The $approvalGroup is always null and that blows up the compare.

[devblackops]

Hey @dreznicek, can you share the ApprovalConfiguration you're using so I can try and repro?

[dreznicek]

@devblackops Thanks for looking, sir! Here's the Approval Config...

 ApprovalConfiguration = @{
  ExpireMinutes = 5
  Commands = @(
    @{
      Expression = 'modulename:my-command:*'
      Groups = @('JobApprovers')
      PeerApproval = $false   # $true doesn't work either
    }
  )
}

I put any users in the JobApprovers group and try to run the command, I get the above error.

If I do take out the Approval Config, then the behavior for permissions works correctly. If I give the user the right permissions via group and role, it works as expected...they can either execute the command or they cannot.

Lemme know if you need me to make a slimmed down module to replicate.

[dreznicek]

@devblackops don't know if you've had a chance to look into this or if I need to create a new issue?

[devblackops]

@dreznicek Have you tried the latest version v0.11.8?

This is what I just tested with success:

Can you try the following procedure (with PoshBot v0.11.8 and let us know if you get the same behavior?

---

1. Install PoshBot.Networking from PSGallery

2. Create approval configuration:

ApprovalConfiguration = @{
    ExpireMinutes = 30
    Commands = @(
        @{
            Expression = 'PoshBot.Networking:*'
            Groups = @('network-jockeys')
            PeerApproval = $false
        }
    )
}

3. user1 tries to run the following but can't because they don't have the require permission (poshbot.networking:test-network)

!dig www.google.com
> You do not have authorization to run command [dig] :(

4. Since commands from PoshBot.Networking require permissions to execute, _user1 creates a new role with the necessary permissions and adds it to the admin group (which they are a part of so they can do RBAC management).

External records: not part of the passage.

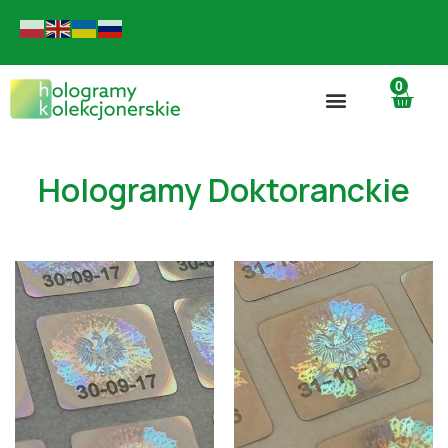
0
Hologramy Doktoranckie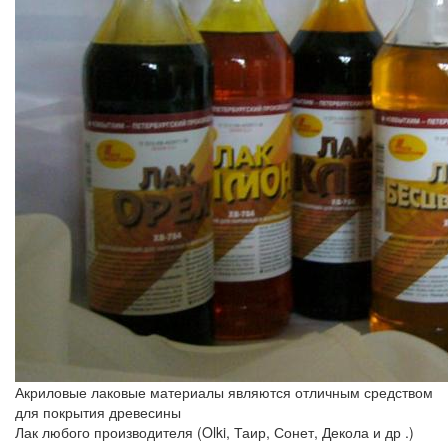
Акриловые лаковые материалы являются отличным средством
для покрытия древесины
Лак любого производителя (
Olki, Таир, Сонет, Декола и др
.)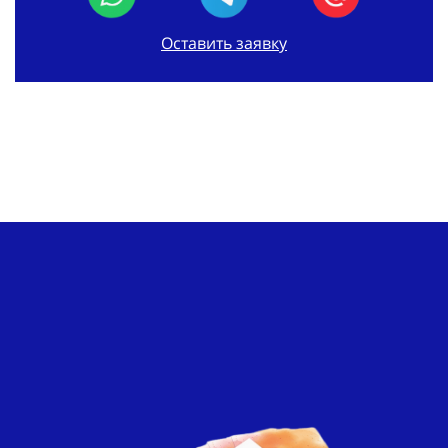
Оставить заявку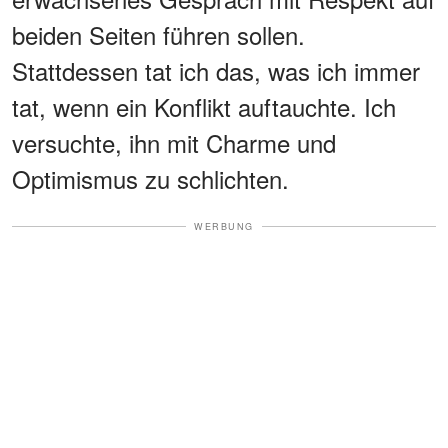
beiden Seiten führen sollen.
Stattdessen tat ich das, was ich immer
tat, wenn ein Konflikt auftauchte. Ich
versuchte, ihn mit Charme und
Optimismus zu schlichten.
WERBUNG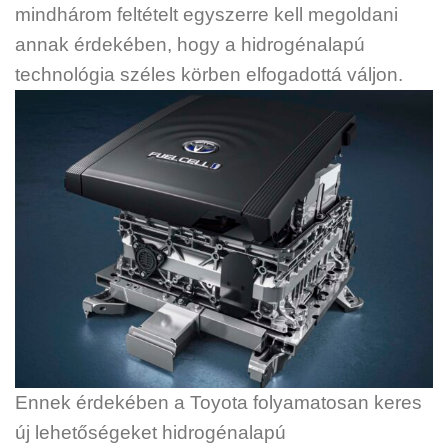
mindhárom feltételt egyszerre kell megoldani
annak érdekében, hogy a hidrogénalapú
technológia széles körben elfogadottá váljon.
Ennek érdekében a Toyota folyamatosan keres
új lehetőségeket hidrogénalapú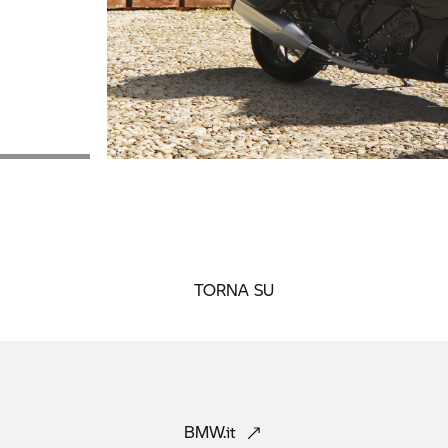
TORNA SU
BMW.it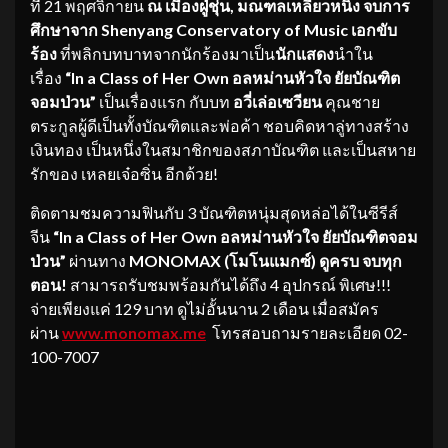
ที่ 21 พฤศจิกายน
ณ
เมืองฝู่ชุ่น
, มณฑลเหลียวหนิง จบการ
ศึกษาจาก Shenyang Conservatory of Music เอกขับ
ร้อง
ที่พลิกบทบาทจากนักร้องมาเป็น
นักแสดง
นําใน
เรื่อง
“
In a Class of Her Own อลหม่านหัวใจ ยัยบัณฑิต
จอมป่วน”
เป็นเรื่องแรก กับบท
อวี่เล่อเซวียน
คุณชาย
ตระกูลผู้ดีเป็นทั้งบัณฑิตและพ่อค้า ชอบคิดหาลู่ทางสร้าง
เงินทอง เป็นหนึ่งในสมาชิกของสภาบัณฑิต และเป็นสหาย
รักของ เหลยเจ๋อซิ่น อีกด้วย!
ติดตามชมความฟินกับ 3 บัณฑิตหนุ่มสุดหล่อได้ในซีรีส์
จีน
“In a Class of Her Own อลหม่านหัวใจ ยัยบัณฑิตจอม
ป่วน”
ผ่านทาง
MONOMAX (โมโนแมกซ์)
ดูครบ จบทุก
ตอน!
สามารถรับชมพร้อมกันได้ถึง 4 อุปกรณ์ พิเศษ!!!
จ่ายเพียงแค่ 129 บาท ดูไม่อั้นนาน 2 เดือน เมื่อสมัคร
ผ่าน
www.monomax.me
โทรสอบถามรายละเอียด 02-
100-7007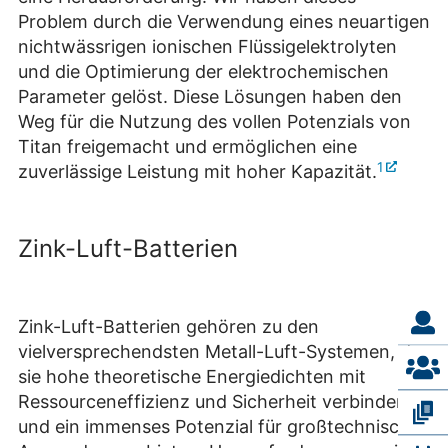
Problem durch die Verwendung eines neuartigen
nichtwässrigen ionischen Flüssigelektrolyten
und die Optimierung der elektrochemischen
Parameter gelöst. Diese Lösungen haben den
Weg für die Nutzung des vollen Potenzials von
Titan freigemacht und ermöglichen eine
1
zuverlässige Leistung mit hoher Kapazität.
Zink-Luft-Batterien
Zink-Luft-Batterien gehören zu den
vielversprechendsten Metall-Luft-Systemen, da
sie hohe theoretische Energiedichten mit
Ressourceneffizienz und Sicherheit verbinden
und ein immenses Potenzial für großtechnische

!new-role -name network-troubleshooters 
!add-rolepermission -role network-troubleshooters -permission poshbot.networking:test-network
!add-grouprole -group admin -role network-troubleshooters

5. _user1 tries to run the command again. They have permission now but since it requires approval, they get the approval prompt.

!dig www.google.com
> Approval is needed to run [dig www.google.com] from someone in the approval group(s) [network-jockeys].
To approve, say '!approve 9b7d13e6'.
To deny, say '!deny 9b7d13e6'.
To list pending approvals, say '!pending'.

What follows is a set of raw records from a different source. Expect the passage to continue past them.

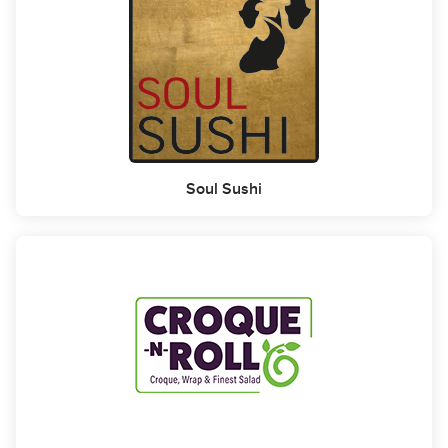
Soul Sushi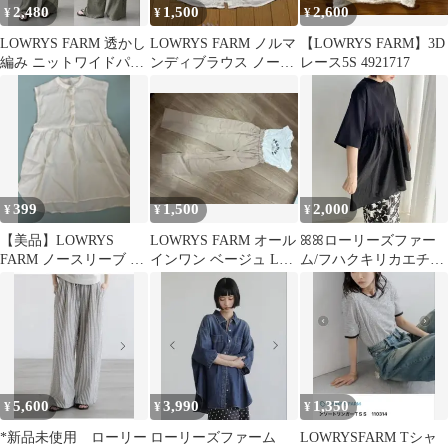
2,480
1,500
2,600
¥
¥
¥
LOWRYS FARM 透かし
LOWRYS FARM ノルマ
【LOWRYS FARM】3D
編み ニットワイドパン
ンディブラウス ノース
レース5S 4921717
ツ カーキ F 韓国
リーブブラウス アイボ
リー
399
1,500
2,000
¥
¥
¥
【美品】LOWRYS
LOWRYS FARM オール
ꕤꕤローリーズファー
FARM ノースリーブ ブ
インワン ベージュ Lサ
ム/フハクキリカエチュ
ラウス ホワイト
イズ
ニックＳＳ 194827
5,600
3,990
1,350
¥
¥
¥
*新品未使用 ローリー
ローリーズファーム
LOWRYSFARM Tシャ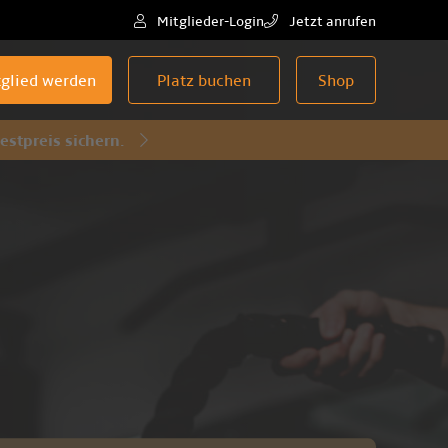
Mitglieder-Login
Jetzt anrufen
tglied werden
Platz buchen
Shop
stpreis sichern.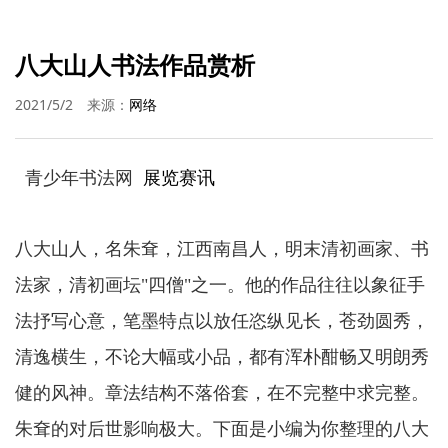
八大山人书法作品赏析
2021/5/2
来源：
网络
青少年书法网
展览赛讯
八大山人，名朱耷，江西南昌人，明末清初画家、书
法家，清初画坛"四僧"之一。他的作品往往以象征手
法抒写心意，笔墨特点以放任恣纵见长，苍劲圆秀，
清逸横生，不论大幅或小品，都有浑朴酣畅又明朗秀
健的风神。章法结构不落俗套，在不完整中求完整。
朱耷的对后世影响极大。下面是小编为你整理的八大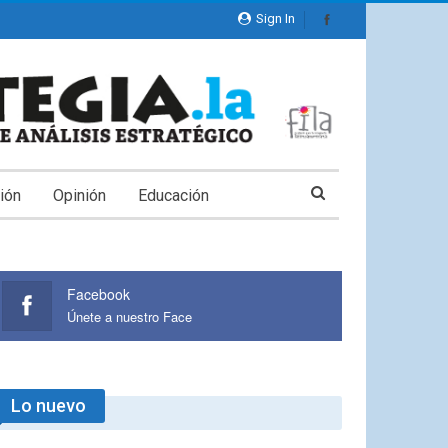
Sign In
ión
Opinión
Educación
Facebook
Únete a nuestro Face
Lo nuevo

6. user1 attempts to self-approve with the following but can't (self-approving isn't allowed)

!approve 9b7d13e6
> Nice try. Self-approving is not allowed.

7. _user1 creates the approval group network-jockeys and adds user2 to it

!new-group network-jockeys
!add-groupuser -group network-jockeys -user user2

8. user2 now approves the command

!approve 9b7d13e6

9. user2 also tries to run the command but they can't, they are just an approver, they don't have the correct role to actually run the command

!dig www.microsoft.com
> You do not have authorization to run command [dig] :(

[stale[bot]]

This issue has been automatically marked as stale because it has not had recent activity. It will be closed if no further activity occurs. Thank you for your contributions.